DESCRIPTION OF THE TASK>
The task calls for the line containing "QUESTIONS AUX MÉDECINS" and all later lines, through the end of the entries below, to be set down exactly and without pictures.

PROVIDED MATERIAL>
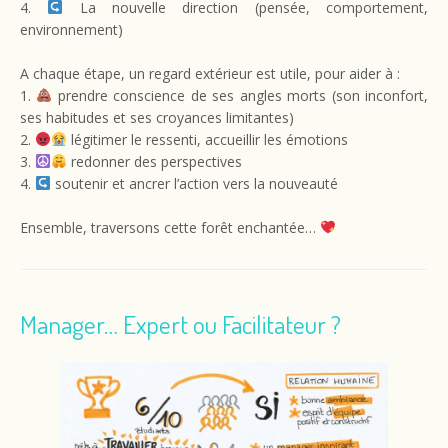
4.
La nouvelle direction (pensée, comportement,
environnement)
A chaque étape, un regard extérieur est utile, pour aider à :
1.
prendre conscience de ses angles morts (son inconfort,
ses habitudes et ses croyances limitantes)
2.
légitimer le ressenti, accueillir les émotions
3.
redonner des perspectives
4.
soutenir et ancrer l’action vers la nouveauté
Ensemble, traversons cette forêt enchantée…
Manager… Expert ou Facilitateur ?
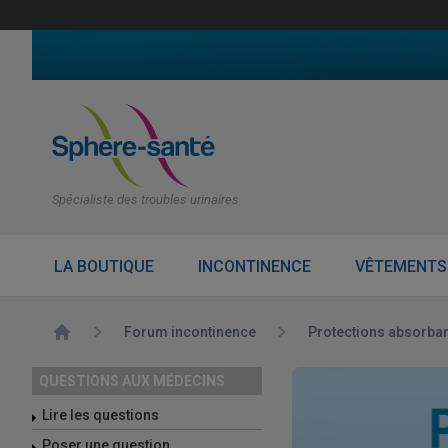
Spécialiste des troubles urinaires
LA BOUTIQUE
INCONTINENCE
VÊTEMENTS
Accueil
Forum incontinence
Protections absorba
QUESTIONS AUX MÉDECINS
Lire les questions
Poser une question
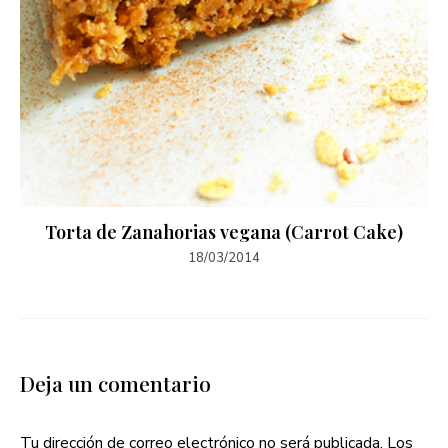
Torta de Zanahorias vegana (Carrot Cake)
18/03/2014
Deja un comentario
Tu dirección de correo electrónico no será publicada.
Los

ANSWER BELOW>
QUESTIONS AUX MÉDECINS
Lire les questions
Poser une question
Torta de Zanahorias vegana (Carrot Cake)
18/03/2014
Deja un comentario
Tu dirección de correo electrónico no será publicada.
Los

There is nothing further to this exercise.